BEYROUTH: Désigné il y a bientôt six mois, le Premier ministre Saad Hariri rencontre à nouveau lundi le président libanais Michel Aoun pour lui soumettre une « ébauche de gouvernement », mais l'heure reste à un profond pessimisme dans un pays en plein effondrement économique.
Dépréciation de la livre libanaise, explosion de la pauvreté et du chômage : sous le regard affligé de la communauté internationale, tous les indicateurs ont viré au rouge vif dans un Liban où l'érosion du pouvoir d'achat et la précarisation provoquent la colère et le dégoût de l'opinion publique, avec des manifestations et des blocages de routes sporadiques.
Si le Premier ministre désigné Hariri reste intraitable sur un gouvernement de technocrates composé uniquement de 18 ministres, le chef de l'influent mouvement chiite du Hezbollah, Hassan Nasrallah l'a appelé à revoir sa formule pour y inclure des représentants des partis --et en garantir ainsi, selon lui, le succès.
Comme jeudi dernier, Hariri est attendu lundi après-midi au Palais présidentiel de Baabda pour rencontrer le président Aoun et lui soumettre « une ébauche de gouvernement ».
Pour autant, « les divergences sont toujours là, (et) la situation n'est pas propice à la naissance d'un gouvernement », a affirmé lundi matin une source proche des négociations.
Trois fois Premier ministre, Saad Hariri, un des piliers de la classe politique traditionnelle, a été chargé en octobre de former un nouveau gouvernement attendu pour des réformes de toute urgence.
Résultat ? Une demi-année plus tard ou presque, les partis restent absorbés par leurs marchandages, se disputant comme si de rien n'était la répartition des portefeuilles, dans un pays multiconfessionnel mis en coupes réglées par les barons des diverses communautés.
« Aucun espoir »
Le gouvernement actuel, qui gère les affaires courantes, a démissionné en août après l'explosion dévastatrice du port de Beyrouth (plus de 200 morts, des milliers de blessés), un coup de grâce pour une population déjà exténuée par la crise et la pandémie.
Lundi, le profond pessimisme ambiant se retrouve à la une des grands quotidiens.
« Le Premier ministre Hariri se rend une nouvelle fois à Baabda, sans aucun espoir sur la possibilité d'une sortie de crise », tranche Al-Akhbar.
Selon ce quotidien proche du Hezbollah, le président Aoun réclame le portefeuille de l'Intérieur, ainsi qu'une minorité de blocage --un tiers-- au sein du gouvernement.
« Rien ne semble indiquer qu'on se dirige vers un déblocage », confirme le quotidien francophone L'Orient-Le Jour, évoquant des « pourparlers qui tournent en rond ».
Les récentes déclarations du chef du Hezbollah étaient déjà venues ajouter des complications.
Jeudi, il a plaidé pour un gouvernement alliant technocrates et politiciens. « Un gouvernement de technocrates qui ne serait pas protégé par les forces politiques ne pourra ni sauver le pays ni prendre des décisions », a-t-il argué.
Depuis, c'est silence radio du côté de Hariri. « L'objectif principal de n'importe quel gouvernement sera tout d'abord de stopper l'effondrement, (en coopération) avec le Fonds monétaire international, et de restaurer la confiance de la communauté internationale », avait-il auparavant indiqué.
« De toute urgence »
Le Premier ministre désigné avait rencontré Aoun jeudi après une énième poussée de fièvre.

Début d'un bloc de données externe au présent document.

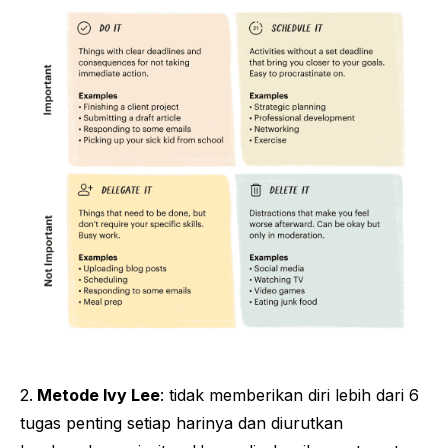
2.
Metode Ivy Lee
: tidak memberikan diri lebih dari 6
tugas penting setiap harinya dan diurutkan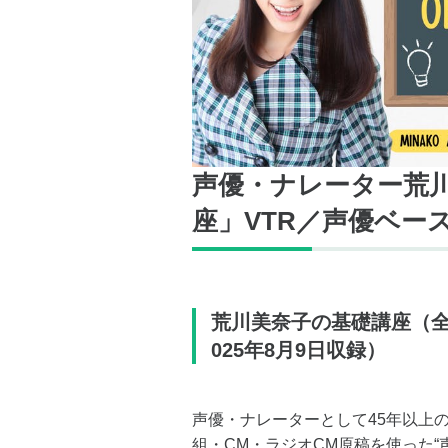
声優・ナレーター荒
座」VTR／声優ベー
荒川美奈子の基礎講座（全
025年8月9日収録）
声優・ナレーターとして45年以上
組・CM・ラジオCM原稿を使った“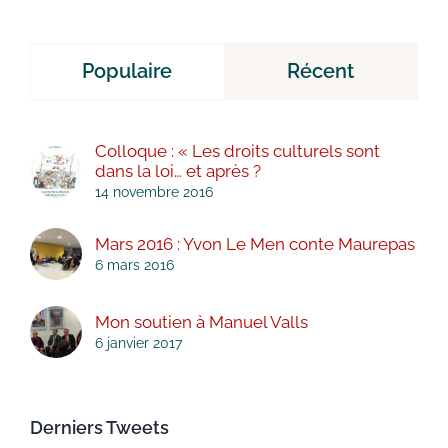
Populaire
Récent
Colloque : « Les droits culturels sont
dans la loi… et après ?
14 novembre 2016
Mars 2016 : Yvon Le Men conte Maurepas
6 mars 2016
Mon soutien à Manuel Valls
6 janvier 2017
Derniers Tweets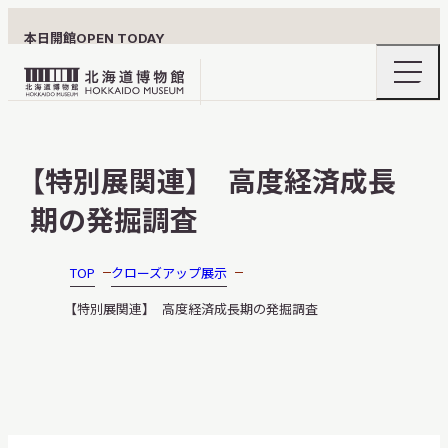
本日開館
OPEN TODAY
ナ
北
ビ
ゲ
海
ー
北海道博物館について
道
シ
【特別展関連】 高度経済成長
ョ
博
ン
物
期の発掘調査
メ
ニ
館
利用案内
ュ
ロ
ー
TOP
クローズアップ展示
の
ゴ
開
【特別展関連】 高度経済成長期の発掘調査
閉
展示
おうちミュージアム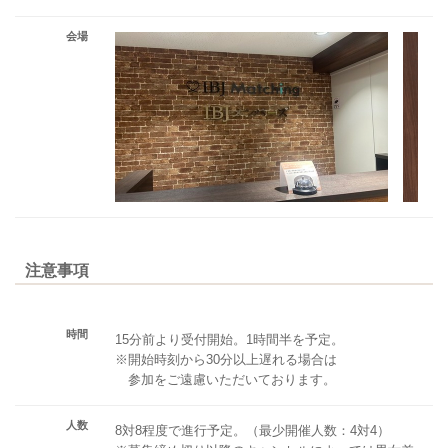
会場
注意事項
時間
15分前より受付開始。1時間半を予定。
※開始時刻から30分以上遅れる場合は
参加をご遠慮いただいております。
人数
8対8程度で進行予定。（最少開催人数：4対4）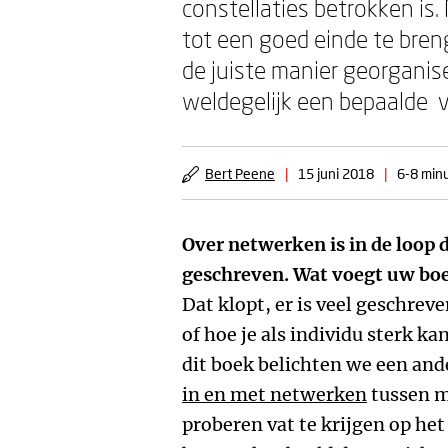
constellaties betrokken is.
tot een goed einde te bren
de juiste manier georgani
weldegelijk een bepaalde v
Bert Peene
|
15 juni 2018
|
6-8 minu
Over netwerken is in de loop d
geschreven. Wat voegt uw boek
Dat klopt, er is veel geschrev
of hoe je als individu sterk k
dit boek belichten we een and
in en met netwerken
tussen m
proberen vat te krijgen op he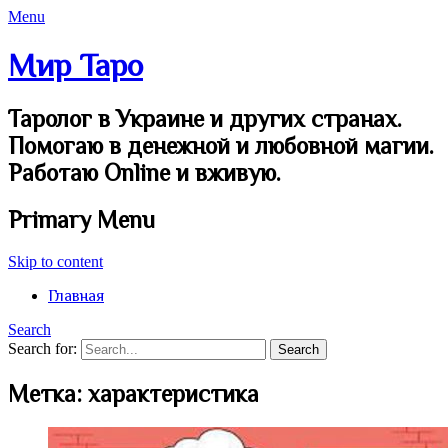
Menu
Мир Таро
Таролог в Украине и других странах.
Помогаю в денежной и любовной магии.
Работаю Online и вживую.
Primary Menu
Skip to content
Главная
Search
Search for:
Метка:
характеристика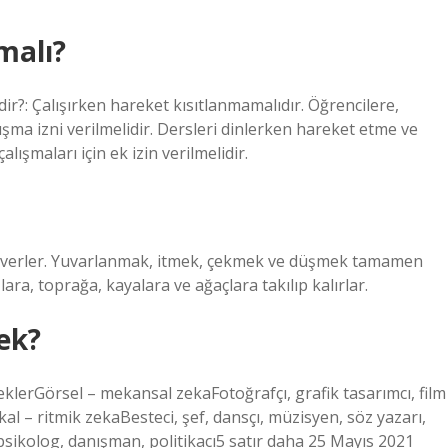
malı?
ir?: Çalışırken hareket kısıtlanmamalıdır. Öğrencilere,
lışma izni verilmelidir. Dersleri dinlerken hareket etme ve
lışmaları için ek izin verilmelidir.
everler. Yuvarlanmak, itmek, çekmek ve düşmek tamamen
ara, toprağa, kayalara ve ağaçlara takılıp kalırlar.
ek?
lerGörsel – mekansal zekaFotoğrafçı, grafik tasarımcı, film
al – ritmik zekaBesteci, şef, dansçı, müzisyen, söz yazarı,
sikolog, danışman, politikacı5 satır daha 25 Mayıs 2021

Le président avait lancé un ultimatum, lui enjoignant de former « immédiatement » un gouvernement ou de rendre son tablier.
La crise économique s'est accompagnée d'une forte dépréciation sur le marché noir de la monnaie nationale --à ce jour, 11 000 livres pour un dollar. Le taux officiel reste de 1 507 livres pour un dollar, quasiment dix fois moins.
A ce jour, les injections de la communauté internationale n'ont pas fait bouger une classe politique qui a déjà survécu à l'automne 2019 à un soulèvement populaire inédit fustigeant la « corruption » et l' « incompétence » des dirigeants.
Jeudi, devant le Conseil de sécurité de l'ONU, une responsable onusienne a de nouveau exhorté les autorités libanaises « à agir de toute urgence ».
« Les forces politiques doivent immédiatement faciliter la formation d'un gouvernement pleinement habilité à entreprendre les réformes nécessaires pour mettre le Liban sur la voie du redressement », ont dit les membres du conseil.
Récemment, une source diplomatique française avait estimé que les Européens et Américains devaient accroître les « pressions », brandissant même la menace de « sanctions ».